A quick recap: the study was designed to measure plaque in neck arteries, but results weren't released for nearly two years. The drugmakers blame the delay on difficulty reading ultrasound images. But they briefly changed the primary endpoint without consulting their lead investigator; there was no data safety monitoring board, and they appointed an 'independent' panel to review the data, but three members had financial ties to the companies. The results found no statistical significance, prompting some docs to question whether Vytorin should be prescribed, although Vytorin did lower LDL cholesterol more than the much cheaper Zocor (which, along with Zetia, forms Vytorin).
"While the Enhance trial was time consuming and took longer than originally anticipated to complete, our companies acted with integrity and good faith in connection with the trial," says Tom Koestler, Schering-Plough's chief scientist. "We took numerous actions to assure the quality of the reading of the ultrasound images." And Peter Kim, Merck's chief scientist, adds: "We stand behind Vytorin and Zetia and stand behind our science that has brought these cholesterol-lowering medications to millions of people around the world."
And so they offer a chronology (look here), indicating the trial began in October 2002 and the last patient visit occurred in April 2006. Following the last patient visit, the study required "meticulous examination" of roughly 30,000 ultrasound images of the carotid arteries and 10,000 ultrasound images of the femoral arteries. Examining the images was a "challenging process" and the data analysis took "significantly longer than expected." Numerous steps were taken in 2006 and 2007 to address quality issues and finalize the data analysis, the drugmakers continue.
Then, they attempt to address the allegations of insider stock trading by Carrie Smith Cox, Schering-Plough's president, and some of her colleagues, which has drawn Congressional scrutiny, along with their handling of the trial; Vytorin advertising; financial support of the American Heart Association and the American College of Cardiology (both of which issued statements supporting Vytorin use) and Medicaid payments.
"Until December 31, 2007, the study remained blinded; that is, neither the patients nor the researchers nor the companies knew the group of patients that received each therapy. On that date, statisticians for Schering-Plough Research Institute first became unblinded. Additional personnel at the companies were made aware of the findings during the first two weeks of January, 2008." In other words, they argue the execs wouldn't have known the results at the time they sold their stock.

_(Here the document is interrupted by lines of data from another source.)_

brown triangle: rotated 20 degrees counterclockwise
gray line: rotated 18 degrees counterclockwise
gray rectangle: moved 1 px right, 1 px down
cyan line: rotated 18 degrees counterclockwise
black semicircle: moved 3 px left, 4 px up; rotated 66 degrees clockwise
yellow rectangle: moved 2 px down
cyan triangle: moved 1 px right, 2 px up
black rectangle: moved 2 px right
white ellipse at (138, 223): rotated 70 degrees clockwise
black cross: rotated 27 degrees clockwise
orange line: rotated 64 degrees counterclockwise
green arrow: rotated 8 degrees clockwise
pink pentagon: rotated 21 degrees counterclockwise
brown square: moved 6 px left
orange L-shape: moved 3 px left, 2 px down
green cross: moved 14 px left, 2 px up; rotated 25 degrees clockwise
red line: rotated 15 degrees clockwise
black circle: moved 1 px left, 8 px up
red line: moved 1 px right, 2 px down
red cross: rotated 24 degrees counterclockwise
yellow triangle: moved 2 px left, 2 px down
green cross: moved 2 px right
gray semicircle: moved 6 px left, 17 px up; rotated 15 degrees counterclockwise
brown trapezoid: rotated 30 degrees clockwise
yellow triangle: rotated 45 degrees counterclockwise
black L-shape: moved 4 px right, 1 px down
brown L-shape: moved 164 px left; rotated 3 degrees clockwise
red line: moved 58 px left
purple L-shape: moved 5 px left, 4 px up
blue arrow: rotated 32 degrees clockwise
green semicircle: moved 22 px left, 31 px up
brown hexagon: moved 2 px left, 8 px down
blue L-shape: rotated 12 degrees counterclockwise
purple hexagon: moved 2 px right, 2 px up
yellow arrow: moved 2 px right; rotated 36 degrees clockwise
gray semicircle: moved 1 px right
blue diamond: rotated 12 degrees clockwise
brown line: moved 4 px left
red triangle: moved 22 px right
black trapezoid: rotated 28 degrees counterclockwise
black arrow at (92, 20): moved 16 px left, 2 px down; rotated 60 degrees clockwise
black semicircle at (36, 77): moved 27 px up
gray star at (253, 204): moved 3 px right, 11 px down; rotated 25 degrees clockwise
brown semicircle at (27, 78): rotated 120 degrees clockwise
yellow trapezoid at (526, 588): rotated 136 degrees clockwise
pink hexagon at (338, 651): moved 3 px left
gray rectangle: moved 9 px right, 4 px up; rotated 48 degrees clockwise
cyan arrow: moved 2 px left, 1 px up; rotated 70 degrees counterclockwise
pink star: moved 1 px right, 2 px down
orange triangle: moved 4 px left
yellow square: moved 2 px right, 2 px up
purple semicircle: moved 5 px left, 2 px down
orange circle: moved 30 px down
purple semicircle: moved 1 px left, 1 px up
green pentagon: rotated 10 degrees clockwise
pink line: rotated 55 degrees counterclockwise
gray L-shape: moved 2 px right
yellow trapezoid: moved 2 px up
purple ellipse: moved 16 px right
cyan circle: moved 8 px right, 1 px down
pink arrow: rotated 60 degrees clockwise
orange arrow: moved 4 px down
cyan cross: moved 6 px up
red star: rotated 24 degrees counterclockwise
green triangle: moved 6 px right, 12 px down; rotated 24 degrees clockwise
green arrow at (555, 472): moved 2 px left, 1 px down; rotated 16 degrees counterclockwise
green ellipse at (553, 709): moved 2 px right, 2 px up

We've written this before, and we will write this again: changing a primary endpoint - and doing so without consulting the lead investigator - is inappropriate. And failing to provide more meaningful updates to a widely anticipated trial much sooner in the process only caused skepticism and suspicison. And naming a so-called independent panel without releasing names compounds the matter, especially when some panel members aren't independent. If Merck and Schering-Plough execs are upset over "mischaracterization," they have only themselves to blame.